Florida has a $400 late filing penalty, so get your report in on time. You’ll get a notice if your state requires an annual report. Most states (AZ is one exception) have an annual “franchise” fee for maintaining an entity in the state. For example, two extremes are Utah’s fee at $20 and California’s at over $800. State fees generally fall somewhere in between these two extremes. New York has a progressive fee structure based on how big your company is. One way or another, the states get their pound of flesh out of companies doing business in their state.
There are a number of scam groups that send out notices on the internet or by mail that request the fees be paid. The scams look like they are coming from the state, but when you send your money as directed, the money doesn’t go to the state. Your money goes to their black hole and is gone. The scams use really high quality paper, have addresses in the state capital, and do a good job of looking official.
A couple of the scams request money for a “certificate of status.” There are a number of reasons you may have to have a certificate of status or a “certificate of good standing” showing that you are all up to snuff with the state (you have filed your reports, paid your fees, and done everything else the state requires). The scammers will tell you to send money for your certificate of status. The address looks good, everything looks to be from the state, but it’s not the state, it’s a scam.
Yet another scam notifies you that you have to submit your corporate minutes and file them with the state – for a fee, of course. No state requires you to file minutes. Your corporate minutes are private information. They might be used in court to prove that you have a legitimate company, but if you have to produce them, you’ll be ordered by the judge in a court room.
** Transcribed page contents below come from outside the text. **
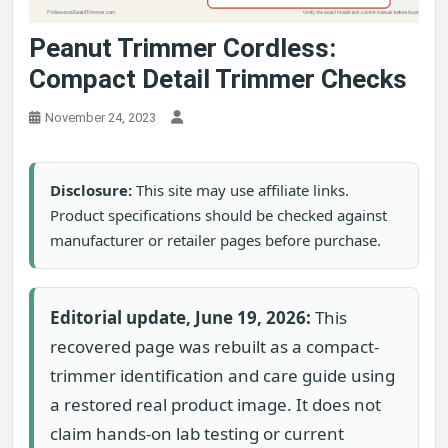
Peanut Trimmer Cordless:
Compact Detail Trimmer Checks
November 24, 2023
Disclosure:
This site may use affiliate links.
Product specifications should be checked against
manufacturer or retailer pages before purchase.
Editorial update, June 19, 2026:
This
recovered page was rebuilt as a compact-
trimmer identification and care guide using
a restored real product image. It does not
claim hands-on lab testing or current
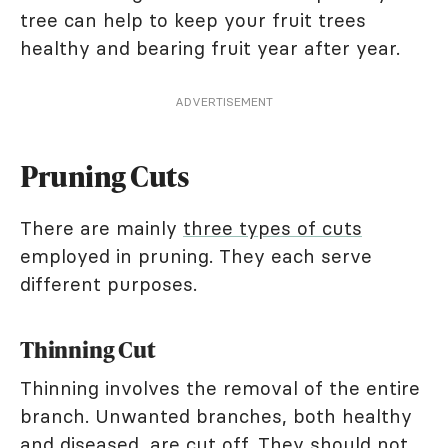
tree can help to keep your fruit trees
healthy and bearing fruit year after year.
ADVERTISEMENT
Pruning Cuts
There are mainly
three types of cuts
employed in pruning. They each serve
different purposes.
Thinning Cut
Thinning involves the removal of the entire
branch. Unwanted branches, both healthy
and diseased, are cut off. They should not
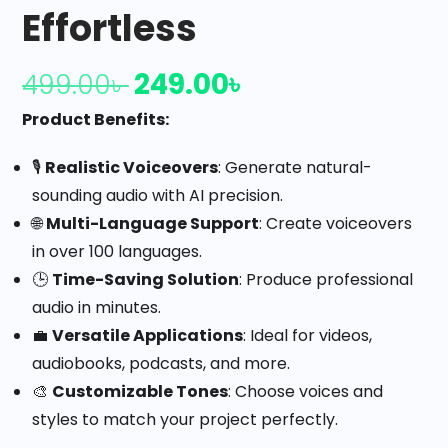
Effortless
249.00
৳
499.00
৳
Product Benefits:
🎙️
Realistic Voiceovers
: Generate natural-
sounding audio with AI precision.
🌐
Multi-Language Support
: Create voiceovers
in over 100 languages.
🕒
Time-Saving Solution
: Produce professional
audio in minutes.
💼
Versatile Applications
: Ideal for videos,
audiobooks, podcasts, and more.
🎨
Customizable Tones
: Choose voices and
styles to match your project perfectly.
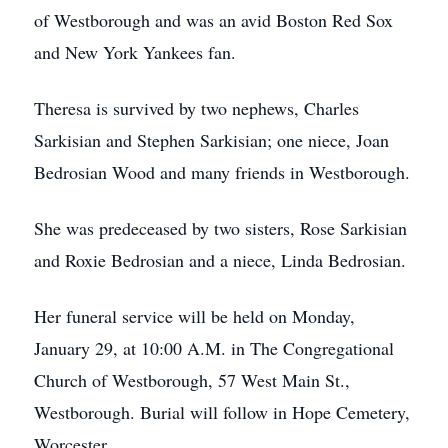
of Westborough and was an avid Boston Red Sox
and New York Yankees fan.
Theresa is survived by two nephews, Charles
Sarkisian and Stephen Sarkisian; one niece, Joan
Bedrosian Wood and many friends in Westborough.
She was predeceased by two sisters, Rose Sarkisian
and Roxie Bedrosian and a niece, Linda Bedrosian.
Her funeral service will be held on Monday,
January 29, at 10:00 A.M. in The Congregational
Church of Westborough, 57 West Main St.,
Westborough. Burial will follow in Hope Cemetery,
Worcester.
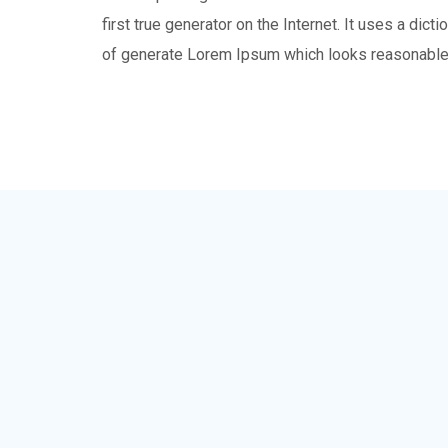
first true generator on the Internet. It uses a dic
of generate Lorem Ipsum which looks reasonable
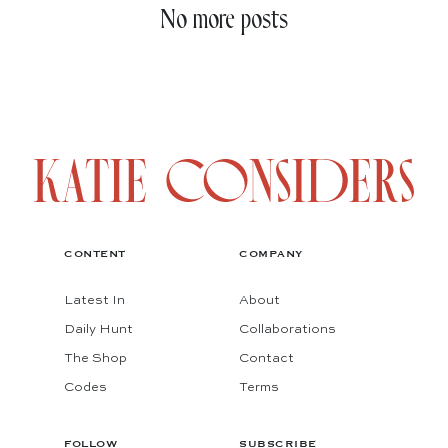
No more posts
CONTENT
COMPANY
Latest In
About
Daily Hunt
Collaborations
The Shop
Contact
Codes
Terms
FOLLOW
SUBSCRIBE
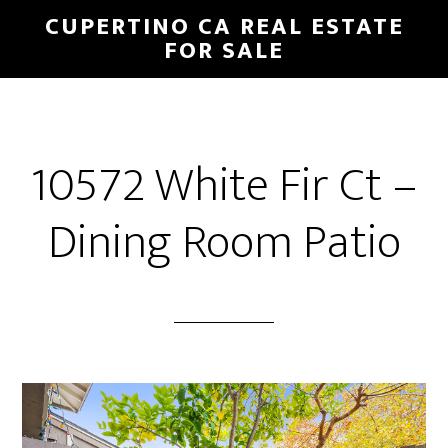
Skip
Skip
CUPERTINO CA REAL ESTATE
to
to
FOR SALE
main
primary
content
sidebar
10572 White Fir Ct –
Dining Room Patio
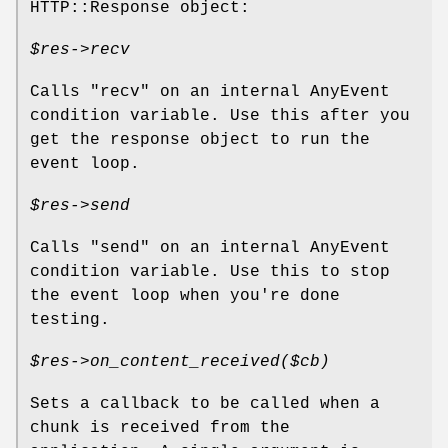
HTTP::Response object:
$res
->recv
Calls
"recv"
on an internal AnyEvent
condition variable. Use this after you
get the response object to run the
event loop.
$res
->send
Calls
"send"
on an internal AnyEvent
condition variable. Use this to stop
the event loop when you're done
testing.
$res
->on_content_received($cb)
Sets a callback to be called when a
chunk is received from the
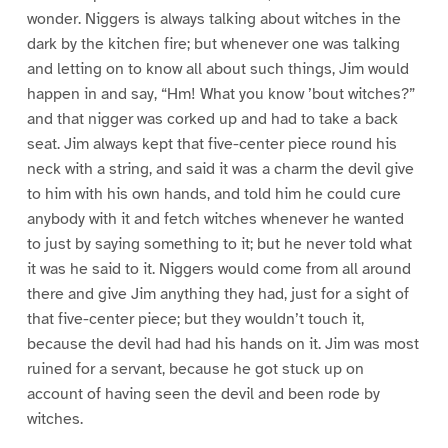
wonder. Niggers is always talking about witches in the
dark by the kitchen fire; but whenever one was talking
and letting on to know all about such things, Jim would
happen in and say, “Hm! What you know ’bout witches?”
and that nigger was corked up and had to take a back
seat. Jim always kept that five-center piece round his
neck with a string, and said it was a charm the devil give
to him with his own hands, and told him he could cure
anybody with it and fetch witches whenever he wanted
to just by saying something to it; but he never told what
it was he said to it. Niggers would come from all around
there and give Jim anything they had, just for a sight of
that five-center piece; but they wouldn’t touch it,
because the devil had had his hands on it. Jim was most
ruined for a servant, because he got stuck up on
account of having seen the devil and been rode by
witches.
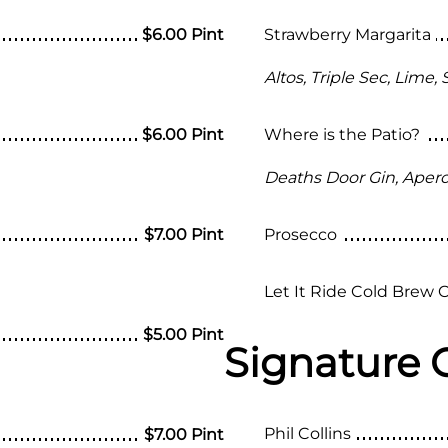
$6.00 Pint
Strawberry Margarita
Altos, Triple Sec, Lime,
$6.00 Pint
Where is the Patio?
Deaths Door Gin, Apero
$7.00 Pint
Prosecco
Let It Ride Cold Brew 
$5.00 Pint
Signature 
Phil Collins
$7.00 Pint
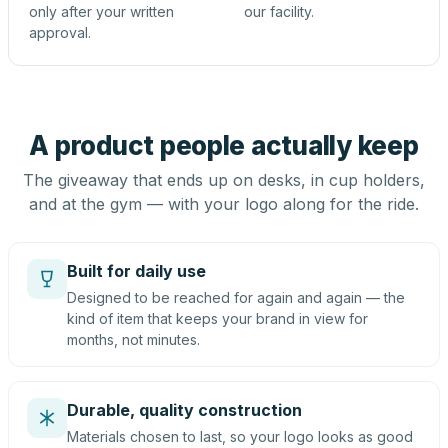
only after your written
our facility.
approval.
A product people actually keep
The giveaway that ends up on desks, in cup holders,
and at the gym — with your logo along for the ride.
Built for daily use
Designed to be reached for again and again — the
kind of item that keeps your brand in view for
months, not minutes.
Durable, quality construction
Materials chosen to last, so your logo looks as good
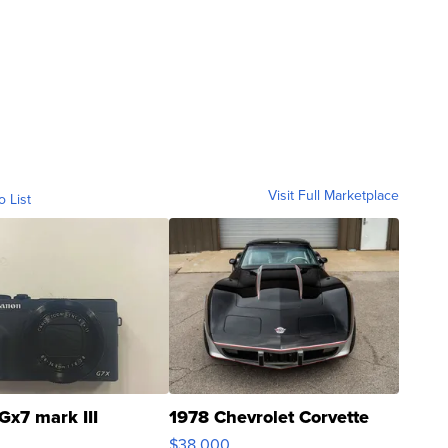
Visit Full Marketplace
o List
Gx7 mark III
1978 Chevrolet Corvette
$38,000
I just wanted to make you aware that the scams are out there and make sure you keep track of your state’s deadlines for your corporation, LLC, limited partnership, or other entities. If you don’t comply with what the state wants, you lose your “good standing” with the state, and they revoke your company at the state level. That means you have lost your asset protection value of that entity.
We talk about “corporate formalities” necessary to keep your corporate shield in place and strong. In fact, I give a whole presentation on the formalities in my boot camp. Keeping your state happy is the granddaddy of all corporate formalities. If the state is not happy, your company is legally gone. Don’t mess it up.